Nick was eating a guacamole salad as Greg was having a bean burrito combo meal.
"Man, you better not pass any gas on the way to Overton Beach." Nick said between mouthfuls.
"Hey, I resemble that remark."
They both laughed.
Nick sneezes as he pulled his ringing cell phone out of his pocket.
"Stokes."
Greg watched a grin as big as Texas split Nick's face. "Man, thanks for calling."
Nick folded the cell phone and placed it back into his pocket. He looked at Greg and smiled again.
"Come on, Nick! What up?" Greg demanded.
"We're gonna be uncles soon."
Greg reached into his wallet, threw a twenty dollar bill onto the table, jumped up and was headed out the door, before he looked back at Nick.
"Come on, Nick! Geez, it's not everyday Sara has a baby. Let's get to the hospital."
"Lemme finish my tea, first." Nick stood up and drank down the entire glass of iced tea, then went to meet Greg at the door. "I'm driving to the hospital, you might kill us, Ricky Bobby."
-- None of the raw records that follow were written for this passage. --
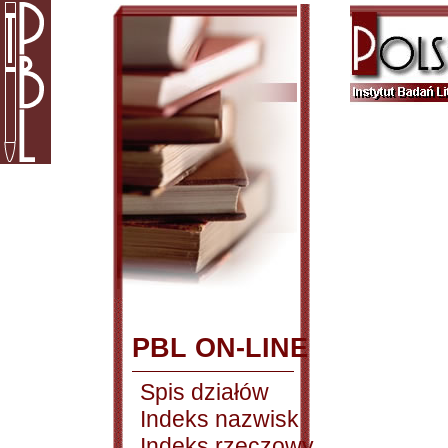
PBL ON-LINE
Spis działów
Indeks nazwisk
Indeks rzeczowy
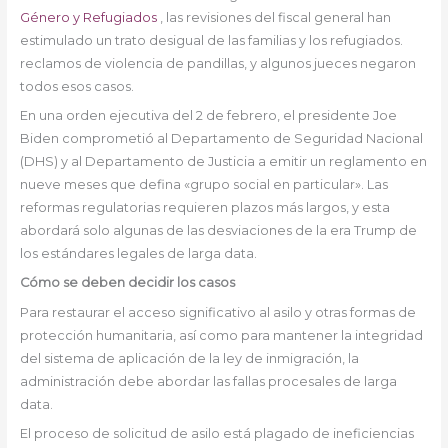
Género y Refugiados
, las revisiones del fiscal general han
estimulado un trato desigual de las familias y los refugiados.
reclamos de violencia de pandillas, y algunos jueces negaron
todos esos casos.
En una orden ejecutiva del 2 de febrero, el presidente Joe
Biden comprometió al Departamento de Seguridad Nacional
(DHS) y al Departamento de Justicia a emitir un reglamento en
nueve meses que defina «grupo social en particular». Las
reformas regulatorias requieren plazos más largos, y esta
abordará solo algunas de las desviaciones de la era Trump de
los estándares legales de larga data.
Cómo se deben decidir los casos
Para restaurar el acceso significativo al asilo y otras formas de
protección humanitaria, así como para mantener la integridad
del sistema de aplicación de la ley de inmigración, la
administración debe abordar las fallas procesales de larga
data.
El proceso de solicitud de asilo está plagado de ineficiencias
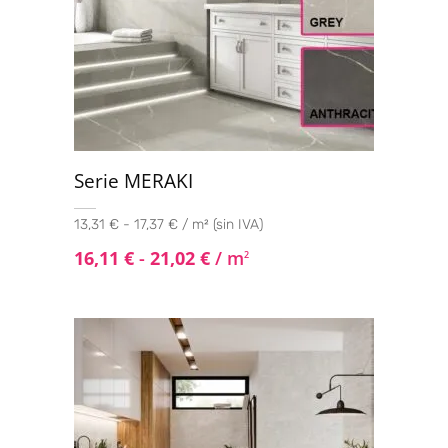
Serie MERAKI
13,31 € - 17,37 € / m² (sin IVA)
16,11
€
-
21,02
€
/ m
2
David Hodges sat hunched over a laptop in the break room when Wendy walked in, he quickly closed it, when Wendy came over to see what he was doing.
With effort, attempting to stifle her laughter, she asked, "What are you doing?"
"Nothing," as he pushed the computer away from him.
Wendy grabbed the computer and began to run out the door with it. "I'm taking this to Archie to…"
He jumped up and ran toward her: "Wendy! Please don't. I'll tell you," Hodges whined.
She turned around and brought the computer back to the table.
Hodges breathed a sigh of relief, picking up the laptop and cradling it to his chest.
"Spill," She demanded.
"Okay, but only if you don't tell anyone." He whispered in a conspiratorial tone.
"Cross my heart, hope to die, stick a needle in my eye," her voice broke in amusement.
"You promise?" She nodded. David continued, "I was writing a fan fiction story."
"What's that?" she questioned.
"It's when a fan of a particular television series writes a short story about the show."
"What's the show?"
"'The Dukes of Hazard'. I've written 67 fanfics so far and this is my 68th. I publish them online under the name 'Spanky743' on a site named Dukes dot net." Hodges announced quite proudly.
Wendy gave him an open mouthed stare before saying, "You're weird, but I will go out with you tomorrow night."
His smiled his best thousand watt smile as she turned and left the room, shaking her head, as Hodges opened the laptop and began happily typing his story.